Ja kann man unterschreiben und festlegen, dass man z.B. jegliche künstliche Beatmung usw ablehnt

Waltraud
Waltraud
Superredner
13 Tage 8 h

@der Vinschger

Eine Patientenverfügung aufstellen und notariell beglaubigen lassen.
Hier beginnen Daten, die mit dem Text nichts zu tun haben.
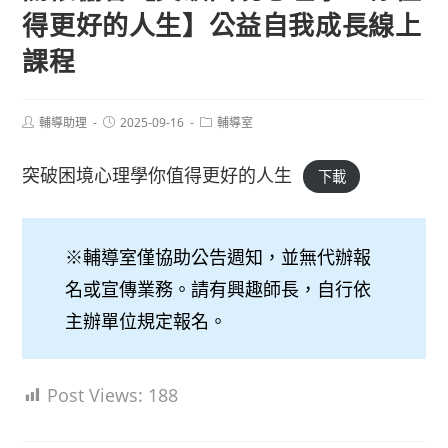
得更好的人生】公益自我成長線上
課程
Post
Post
Post
輔導助理
2025-09-16
輔導室
author:
published:
category:
突破困境心理學你值得更好的人生
下載
※輔導室僅協助公告週知，並無代辦報
名或宣傳業務。請有興趣師長，自行依
主辦單位規定報名。
Post Views:
188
Dann ist man auf der sicheren Seite.

Freiheit
Freiheit
Neuling
14 Tage 3 h

Juristisch wäre es Mord, Mal schauen ob der Hausverstand über die Paragraphen siegt…

Staenkerer
13 Tage 19 h

er wurde künstlich beatmet, ober nit künstlich am lebn erholtn, sell isch a unterschied!
gea auf a intensivstation und schaug wieviele von de dort liegn, sem kannt man woll schläuche ziechn!

Tottele
Tottele
Tratscher
13 Tage 17 h

@Staenkerer
21:06
Es ist aber auch zu sagen dass die Frau angeblich telefonisch informiert worden sein soll und ihr gesagt wurde, dass der Mann nur noch wenige Stunden leben wird .
Meiner Meinung nach verstehe ich die Frau und vielleicht hatte er schon öfters gesagt dass er sich wünsche nicht lange leiden zu müssen .

Staenkerer
13 Tage 6 h

@Tottele jo, sell mog stimmen! mir sein domols a telefonisch dringend ind bozner kronknhaus gruafn wordn um abschied zu nehmen von de patient, der, laut ärzte de nocht nit überlebn werd, wos mir a, man hot jo damit gerechnet, gemocht hobn!
er hot no vier, im verhältnis zur kronkheit gute, und für ins intensiv gelebte johre, dahoam verbrocht!

Savonarola
Savonarola
Universalgelehrter
13 Tage 20 h

moribund? nie gehört.

carpediem
carpediem
Neuling
13 Tage 18 h

als moribund hatte keine chance mehr gehabt

rosenstock2017
rosenstock2017
Grünschnabel
11 Tage 19 h

Dem Patient Schlauch wegziehen bedeutet Euthanasie.Und das ist wie Mord.Schlagt nach was es bedeutet,liebe Leute.